The purpose of this study was to evaluate the effects of core strengthening combined with pelvic proprioceptive neuromuscular facilitation (PNF) on trunk impairment, balance, gait, and functional ability of chronic stroke patients. Twenty-three participants with chronic stroke were recruited and randomly allocated to one of the two groups: core strengthening combined with pelvic PNF (group 1, n=13), and pelvic PNF with trunk flexibility exercises (group 2, n=10). Intervention was given to both groups for 60 min per session 5 times per week for 4 weeks. Performance of both groups was evaluated on Trunk Impairment Scale, Tinetti Performance Oriented Mobility Assessment (Tinetti-POMA), Balance Evaluation Systems Test (Mini-BESTest), Wisconsin Gait Scale, and Barthel Activities of Daily Living Index prior to and after the completion of the intervention. The comparison between postintervention scores of Tinetti-POMA between group 1 (18.76±1.78) and group 2 (16.8±1.87) and Mini-BESTest group 1 (16.15±1.28) and group 2 (14.7±1.41) showed significant difference (P=0.018). The results indicated that core stabilisation combined with pelvic PNF was more effective for improving trunk impairment, balance and gait of chronic stroke patients.

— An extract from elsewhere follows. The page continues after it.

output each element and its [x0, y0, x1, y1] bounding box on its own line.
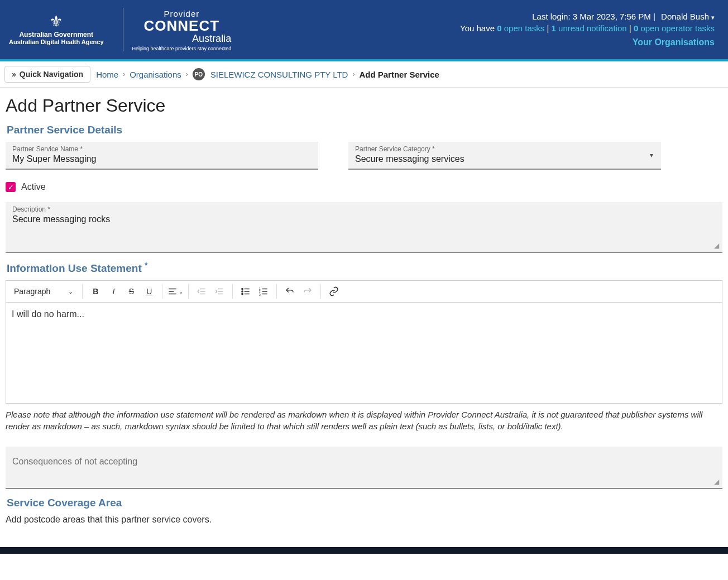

Stroke is a global health care problem leading to significant mortality and morbidity (Langhorne et al., 2011). In India the prevalence of stroke is estimated to be 203 per 100,000 people and it is projected to rank as the fourth leading cause of disability by the year 2020 (Taylor and Kumar, 2012). The deficits resulting have significant impact on independence, quality of life and productivity of the survivors.
Common deficiencies in stroke include spasticity, weakness, and loss of equilibrium on the affected side causing inability to maintain postural alignment (Pathak et al., 2015). The trunk is considered as a central key point to allow the body to remain upright and adjust weight shifts during static and dynamic postural adjustments (Zakaria et al., 2010). Following stroke one side of the limbs are affected but trunk muscles are affected on both the sides leading to insufficient trunk rotation, difficulty in maintaining balance and gait (Shinde and Ganvir, 2014).
Pelvic proprioceptive neuromuscular facilitation (PNF) helps to improve control of pelvis which is a key point for maintaining trunk control, gait and balance (Wang, 1994) by stimulation of muscle and joint proprioception. Studies in the past have shown a significant correlation between pelvic tilt and trunk control across various stages of stroke (Zakaria et al., 2010).
Core musculature include muscles of the trunk and pelvis that are responsible for maintaining stability of spine and pelvis (Kibler et al., 2006). The abdominals in front, paraspinals and gluteals at the back, the diaphragm as the roof and pelvic and hip girdle musculature as the bottom constitute the core musculature (Shinkle et al., 2012). Previous studies have shown that central nervous system initiates contraction of the abdominal muscles and multifidus in a feed-forward manner in advance of the prime mover of lower limb to stabilize the spine. Transverse abdominis is the first muscle that is active during movement of a lower limbs following contralateral weight shifting (Hodges and Richardson, 1997). These muscles have been used for training of athletes and patients with low back pain (Akuthota and Nadler, 2004). Studies have found that core training improves static and dynamic balance in chronic stroke patients (Chung et al., 2013). We hypothesize that addition of core stabilization program to pelvic PNF would help in improving core stability in order to attain trunk control and controlled mobility for improving balance, gait and functional ability in stroke patients.


Participants and design

An assessor-blinded randomised controlled trail was undertaken. Random sampling was done based on the inclusion and exclusion criteria. The distribution of sample and sample size is explained in CONSORT (consolidated standards for reporting of trials) flowchart (Fig. 1). Participants were recruited from Rehabilitation Department of Indian Spinal Injuries Hospital, Vasant Kunj and Physiotherapy Department, Vidyasagar Institute of Mental Health, Neurology and Allied Sciences, Delhi. Participants with first ever unilateral ischemic stroke involving middle cerebral artery territory; duration of stroke more than 6 months; age between 45–60 years were included. Participants should be able to walk with or without support for 10 m. Participants should be able to understand and follow simple verbal instructions (Mini-Mental Status Examination [MMSE]≥24). Participants with recurrent stroke; brainstem or cerebellar stroke or haemorrhagic stroke were excluded. Also, participants with severe spasticity (modified ashworth scale grade≥3) or severe flaccidity in lower limbs and upper limbs were excluded.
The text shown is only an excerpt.